Source: Wide Angle: "Ladies First"
The genocide in Rwanda left its people in many harsh predicaments. The main source of income for Rwandan families was the male head of the household; however, many men did not survive the genocide, forcing women, many inexperienced in producing a household income, to take their place. In this Wide Angle video meet Epiphanie Mukashyaka, a woman widowed by the genocide, as she establishes herself in Rwanda’s new economic landscape.
Africa Map (Image)
Rwanda Map (Image)
Rebuilding Rwanda's economy meant that Rwandan farmers, formerly accustomed to growing just enough food to feed their families, had to learn to produce crops for sale on the market. Women were often the business owners after the genocide, and Rwandan society had to adapt to their new roles in the economy.
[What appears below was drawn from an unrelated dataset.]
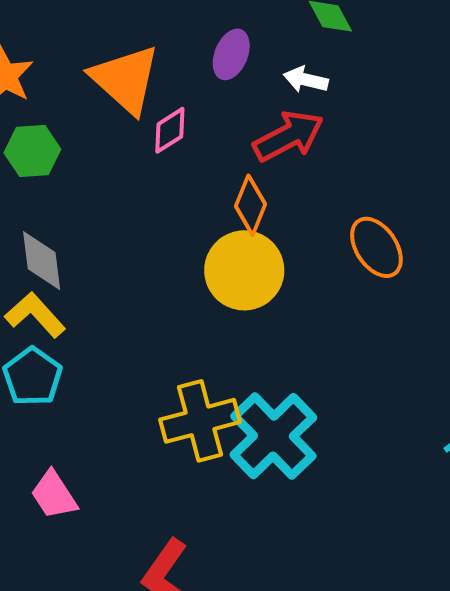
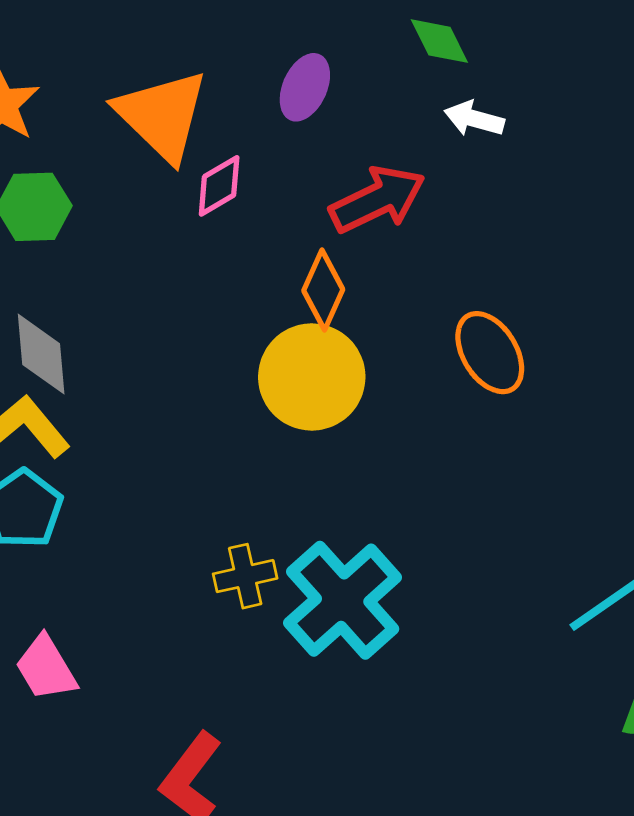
white arrow: (306, 80) -> (474, 119), moved
yellow cross: (200, 421) -> (245, 576), size x0.6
The history of Rwanda is a complex one, steeped in a legacy of shifting colonial powers and ethnic conflict. First colonized by Germany in the 1890s, Rwanda subsequently fell under Belgian rule in the aftermath of World War I. The European colonists helped to widen tribal resentments between two ethnic groups living in the area, the Hutus and Tutsis. In the early days of colonization, German and then Belgian authorities gave preferential privileges to Tutsis, who were in the minority in the population. But when Rwanda began to demand independence from Belgium in the late 1950s, the colonists shifted allegiance and backed the previously sublimated Hutus. Tutsi loyalists attempted to stop this shift by killing key Hutu leaders. The payback was swift and brutal, and the Hutus launched the first of several pogroms against Tutsi people. In the years that followed, waves of Tutsi refugees left the country. By 1990 there were approximately 600,000 Rwandans living in exile.
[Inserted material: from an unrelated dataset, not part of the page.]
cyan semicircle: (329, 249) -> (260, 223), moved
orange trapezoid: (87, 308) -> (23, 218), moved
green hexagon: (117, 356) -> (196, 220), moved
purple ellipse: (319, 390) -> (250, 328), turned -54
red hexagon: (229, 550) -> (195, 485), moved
In April 1994, Rwanda's then-powerful Hutu carried out a systematic slaughter of the Tutsi people. The aim was to stop invading Rwandan Tutsi revolutionaries and to remove their local support by liquidating their power base. The Hutu-led Mouvement Révolutionnaire Nationale pour le Développement (MRND — National Revolutionary Movement for Development) and its military carried out an attempt at genocide. In response, Tutsi revolutionaries took control of the country in July, stemming the violence. But in terms of genocide, most observers would agree that the Hutus were frighteningly successful — killing more than 800,000 people in a short three-month period.
Ten years after this horrific atrocity, the country had much healing to do - but had also become a model of feminist opportunity. With so many male Rwandans killed off by the 1994 genocide, nearly seventy percent of the remaining population was female. Recent developments in the government and legislature to place women in positions of power upturned a long history of female disempowerment and have made Rwanda one of the most progressive nations in the world in terms of gender equity. Women now participate at every level of government and occupy almost half the seats in the national parliament.
NARRATOR: After the genocide, the economy was in shambles. 90 percent of the population works in agriculture. In order for the country to develop, the farmers would have to produce cash crops, like coffee. Women were used to growing enough food to feed their own families, but were not used to running businesses.
EPIPHANIE MUKASHYAKA, OWNER, BUFCAFE: How come these people don't have trays? Isn't it hard to come all the way over here?
NARRATOR: Having lost her husband, one child and an entire hillside of extended family, Epiphanie Mukashyaka found that the first thing she had to overcome was her own grief.
EPIPHANIE: I was depressed for a long time. I wasn't working at all. Everything is on your shoulders... and you find that everything is harder than it would've been. Since there's nobody to rely on, you find your own way to take care of your family.
NARRATOR: Determined to find a way to feed her seven children, Mukashyaka decided to rebuild the coffee business she and her husband had once shared.
Ignoring tradition that said women couldn't run businesses, or even open a bank account, without their husban''s permission, Mukashyaka took the bold step of establishing her own business. It was harder than she anticipated.
EPIPHANIE: Women don't have the same support systems that men do. After work, men are used to going to bars and exchanging ideas with each other. But women don't go to bars. So if you're a woman alone, it's a lot harder.